THE OCCURRENCE OF JOINT HYPERMOBILITY AND GROWING PAINS IN SCHOOL CHILDREN - COINCIDENCE OR CAUSE?
Khubchandani R*, Viswanathan Vijay **
Jaslok Hospital & Research Center, Mumbai, India *, Jaslok Hospital & Research Center, Mumbai, India **
Objectives
To examine school children for coexistence of Joint Hypermobility (JHM) and Growing Pains (GP) and test the hypothesis that JHM may play a part in the pathogenesis of GP.
Methods
Cross-sectional study N = 448 (M-226, F-222; range 4-10 years) HM and GP assessed independent of each other.

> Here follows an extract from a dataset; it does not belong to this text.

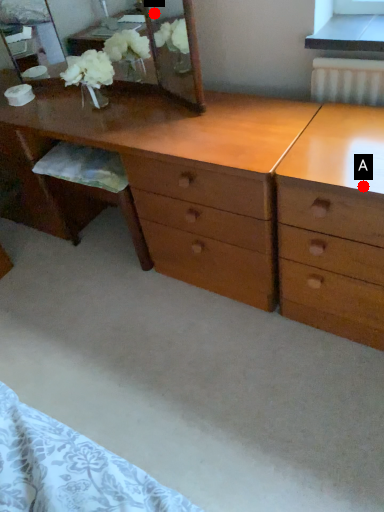 Question: Two points are circled on the image, labeled by A and B beside each circle. Among these points, which one is nearest to the camera?

Choices:
 (A) A is closer
 (B) B is closer

Answer: (A)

JHM assessed using Beighton criteria, score > / = 4/9 considered positive. GP diagnosed if Naish and Apley criteria adapted by Hawksley and others fulfilled.
Results
237/448 (52.2%) found to have JHM. 126/448 (28.1%) fulfilled criteria for GP in the recent past 98/126 (77.7%) with GP had JHM and 98/237 (41.3%) with JHM had GP. JHM and GP found to be significantly associated (p <.0001). On analyzing children with knee hypermobility irrespective of the Beighton's score, strong association was found between children with this sign and those with GP (p value)
Conclusions
This study shows a strong association between JHM and GP. Additionally, there seems to exist a significant association of knee hypermobility with GP. We propose that JHM may play a part in the pathogenesis of GP. Longitudinal studies of both entities and assessment of children with GP using hypermobility scoring systems with greater weight age to lower extremity joints are needed. Confirmation of this causal relationship would allow for a tangible explanation to parents and a rational basis for physical therapy.

Meanwhile it is recommended that all children with GP be screened for JHM, specifically of the knees.